» **WORK TO COMPLETE**:
Please write out every entry below exactly, leaving out any pictures.

(Items from a dataset)
-- Opening Marker --

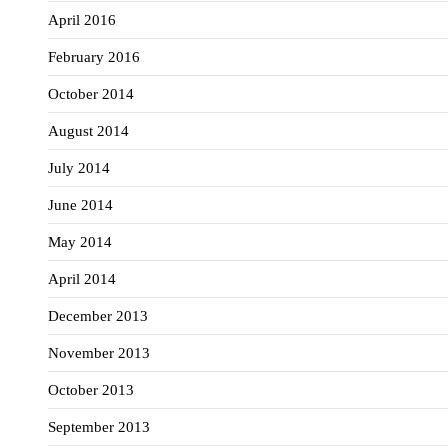
April 2016
February 2016
October 2014
August 2014
July 2014
June 2014
May 2014
April 2014
December 2013
November 2013
October 2013
September 2013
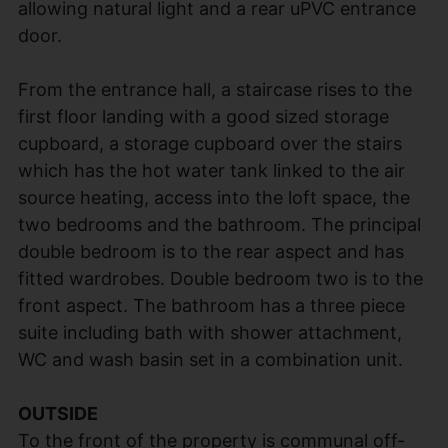
allowing natural light and a rear uPVC entrance
door.
From the entrance hall, a staircase rises to the
first floor landing with a good sized storage
cupboard, a storage cupboard over the stairs
which has the hot water tank linked to the air
source heating, access into the loft space, the
two bedrooms and the bathroom. The principal
double bedroom is to the rear aspect and has
fitted wardrobes. Double bedroom two is to the
front aspect. The bathroom has a three piece
suite including bath with shower attachment,
WC and wash basin set in a combination unit.
OUTSIDE
To the front of the property is communal off-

-- Closing Marker --

» **TASK ANSWER**:
April 2016
February 2016
October 2014
August 2014
July 2014
June 2014
May 2014
April 2014
December 2013
November 2013
October 2013
September 2013
allowing natural light and a rear uPVC entrance
door.
From the entrance hall, a staircase rises to the
first floor landing with a good sized storage
cupboard, a storage cupboard over the stairs
which has the hot water tank linked to the air
source heating, access into the loft space, the
two bedrooms and the bathroom. The principal
double bedroom is to the rear aspect and has
fitted wardrobes. Double bedroom two is to the
front aspect. The bathroom has a three piece
suite including bath with shower attachment,
WC and wash basin set in a combination unit.
OUTSIDE
To the front of the property is communal off-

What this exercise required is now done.